■ **Task description**
Repeat exactly the lines below that lie between the line with "potentiaaliset ostajanne, ratkaisee" and the line with "być długotrwałe i", counting both of those lines as part of the answer.

═════ Records to process

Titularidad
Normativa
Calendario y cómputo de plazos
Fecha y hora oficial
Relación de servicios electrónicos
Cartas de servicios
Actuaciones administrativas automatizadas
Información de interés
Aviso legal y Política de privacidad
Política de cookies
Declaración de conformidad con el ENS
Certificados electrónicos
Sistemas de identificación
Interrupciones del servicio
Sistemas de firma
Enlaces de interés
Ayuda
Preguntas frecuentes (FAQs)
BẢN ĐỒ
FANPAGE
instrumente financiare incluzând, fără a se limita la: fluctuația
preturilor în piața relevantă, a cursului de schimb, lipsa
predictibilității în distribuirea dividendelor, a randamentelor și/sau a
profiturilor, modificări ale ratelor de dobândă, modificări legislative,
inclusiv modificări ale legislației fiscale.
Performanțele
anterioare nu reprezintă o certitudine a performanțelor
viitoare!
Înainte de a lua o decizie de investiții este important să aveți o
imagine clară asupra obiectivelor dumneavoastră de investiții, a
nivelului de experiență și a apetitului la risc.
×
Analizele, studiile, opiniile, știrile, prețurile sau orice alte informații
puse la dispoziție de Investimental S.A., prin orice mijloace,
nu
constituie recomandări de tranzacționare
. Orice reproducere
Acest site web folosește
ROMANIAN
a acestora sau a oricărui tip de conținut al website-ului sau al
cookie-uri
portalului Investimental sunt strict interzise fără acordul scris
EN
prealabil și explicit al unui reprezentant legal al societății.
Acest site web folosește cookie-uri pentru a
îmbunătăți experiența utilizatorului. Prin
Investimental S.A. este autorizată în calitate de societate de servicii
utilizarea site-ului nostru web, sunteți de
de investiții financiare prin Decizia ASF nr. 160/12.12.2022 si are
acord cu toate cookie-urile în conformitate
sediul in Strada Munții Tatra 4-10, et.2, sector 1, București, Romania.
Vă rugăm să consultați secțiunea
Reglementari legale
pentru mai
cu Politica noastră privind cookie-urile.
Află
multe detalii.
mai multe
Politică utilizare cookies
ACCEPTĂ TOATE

══════════
═════ Records to process

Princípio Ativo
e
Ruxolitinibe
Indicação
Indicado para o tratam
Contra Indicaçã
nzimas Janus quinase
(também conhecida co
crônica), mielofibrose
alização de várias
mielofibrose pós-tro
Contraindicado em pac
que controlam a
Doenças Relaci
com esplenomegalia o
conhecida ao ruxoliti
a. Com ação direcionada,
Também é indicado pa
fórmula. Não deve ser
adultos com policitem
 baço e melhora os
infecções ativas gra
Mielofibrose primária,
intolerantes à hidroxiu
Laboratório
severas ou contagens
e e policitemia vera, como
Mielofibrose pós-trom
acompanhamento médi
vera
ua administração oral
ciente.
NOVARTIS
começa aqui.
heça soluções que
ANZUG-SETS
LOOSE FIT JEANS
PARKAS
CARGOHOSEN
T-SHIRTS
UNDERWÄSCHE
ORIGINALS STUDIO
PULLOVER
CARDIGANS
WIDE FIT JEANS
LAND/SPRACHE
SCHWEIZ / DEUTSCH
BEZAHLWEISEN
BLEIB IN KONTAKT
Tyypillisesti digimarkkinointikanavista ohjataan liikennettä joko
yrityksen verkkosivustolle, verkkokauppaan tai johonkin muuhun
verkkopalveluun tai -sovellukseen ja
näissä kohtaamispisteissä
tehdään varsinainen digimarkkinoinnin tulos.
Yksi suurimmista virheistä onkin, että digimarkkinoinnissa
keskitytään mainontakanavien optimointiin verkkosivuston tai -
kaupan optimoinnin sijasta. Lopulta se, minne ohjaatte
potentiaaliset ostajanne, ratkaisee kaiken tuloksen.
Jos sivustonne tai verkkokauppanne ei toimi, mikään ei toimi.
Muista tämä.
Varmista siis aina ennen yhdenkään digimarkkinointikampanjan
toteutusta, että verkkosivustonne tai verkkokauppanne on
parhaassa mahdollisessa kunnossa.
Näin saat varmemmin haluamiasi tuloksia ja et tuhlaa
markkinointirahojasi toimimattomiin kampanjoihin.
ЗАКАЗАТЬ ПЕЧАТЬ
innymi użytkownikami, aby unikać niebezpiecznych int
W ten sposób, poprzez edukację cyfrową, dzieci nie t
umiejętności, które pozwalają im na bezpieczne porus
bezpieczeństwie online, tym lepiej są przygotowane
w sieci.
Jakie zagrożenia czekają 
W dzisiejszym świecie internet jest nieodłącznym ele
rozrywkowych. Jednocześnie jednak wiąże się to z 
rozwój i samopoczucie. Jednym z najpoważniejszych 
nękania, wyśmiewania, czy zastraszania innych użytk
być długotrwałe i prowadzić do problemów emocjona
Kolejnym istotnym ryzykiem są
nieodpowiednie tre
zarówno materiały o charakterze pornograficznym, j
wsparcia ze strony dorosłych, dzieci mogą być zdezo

══════════
═════ Records to process

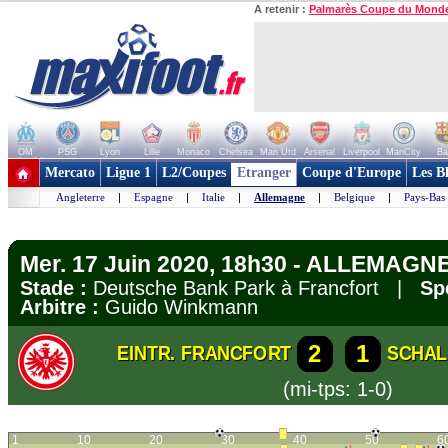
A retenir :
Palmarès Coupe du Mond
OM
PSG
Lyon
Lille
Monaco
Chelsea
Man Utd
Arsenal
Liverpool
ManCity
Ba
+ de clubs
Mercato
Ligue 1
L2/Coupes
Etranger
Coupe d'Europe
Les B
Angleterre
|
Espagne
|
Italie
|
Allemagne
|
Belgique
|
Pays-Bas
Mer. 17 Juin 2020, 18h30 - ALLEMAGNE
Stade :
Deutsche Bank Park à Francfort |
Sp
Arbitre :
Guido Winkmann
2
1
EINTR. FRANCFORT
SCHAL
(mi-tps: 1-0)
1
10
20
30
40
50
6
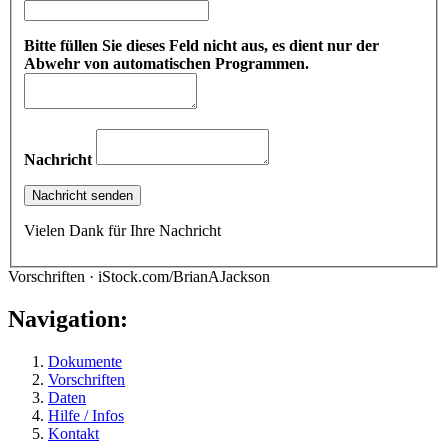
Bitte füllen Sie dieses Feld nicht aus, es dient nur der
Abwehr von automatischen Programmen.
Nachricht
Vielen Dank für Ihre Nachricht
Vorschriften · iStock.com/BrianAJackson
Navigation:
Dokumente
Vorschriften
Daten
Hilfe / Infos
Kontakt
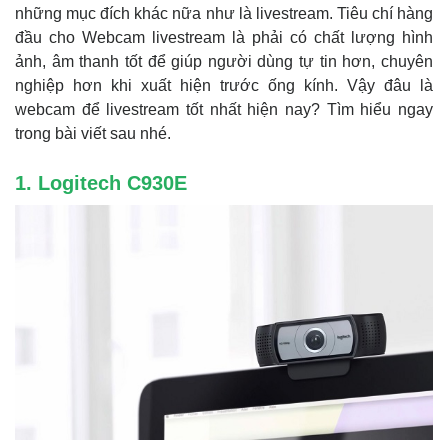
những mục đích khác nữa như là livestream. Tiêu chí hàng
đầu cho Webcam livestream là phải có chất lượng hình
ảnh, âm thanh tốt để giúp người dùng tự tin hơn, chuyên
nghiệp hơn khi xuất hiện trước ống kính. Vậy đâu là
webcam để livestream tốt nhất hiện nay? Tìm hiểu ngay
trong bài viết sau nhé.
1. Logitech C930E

══════════

■ **Solution to this task**
potentiaaliset ostajanne, ratkaisee kaiken tuloksen.
Jos sivustonne tai verkkokauppanne ei toimi, mikään ei toimi.
Muista tämä.
Varmista siis aina ennen yhdenkään digimarkkinointikampanjan
toteutusta, että verkkosivustonne tai verkkokauppanne on
parhaassa mahdollisessa kunnossa.
Näin saat varmemmin haluamiasi tuloksia ja et tuhlaa
markkinointirahojasi toimimattomiin kampanjoihin.
ЗАКАЗАТЬ ПЕЧАТЬ
innymi użytkownikami, aby unikać niebezpiecznych int
W ten sposób, poprzez edukację cyfrową, dzieci nie t
umiejętności, które pozwalają im na bezpieczne porus
bezpieczeństwie online, tym lepiej są przygotowane
w sieci.
Jakie zagrożenia czekają 
W dzisiejszym świecie internet jest nieodłącznym ele
rozrywkowych. Jednocześnie jednak wiąże się to z 
rozwój i samopoczucie. Jednym z najpoważniejszych 
nękania, wyśmiewania, czy zastraszania innych użytk
być długotrwałe i prowadzić do problemów emocjona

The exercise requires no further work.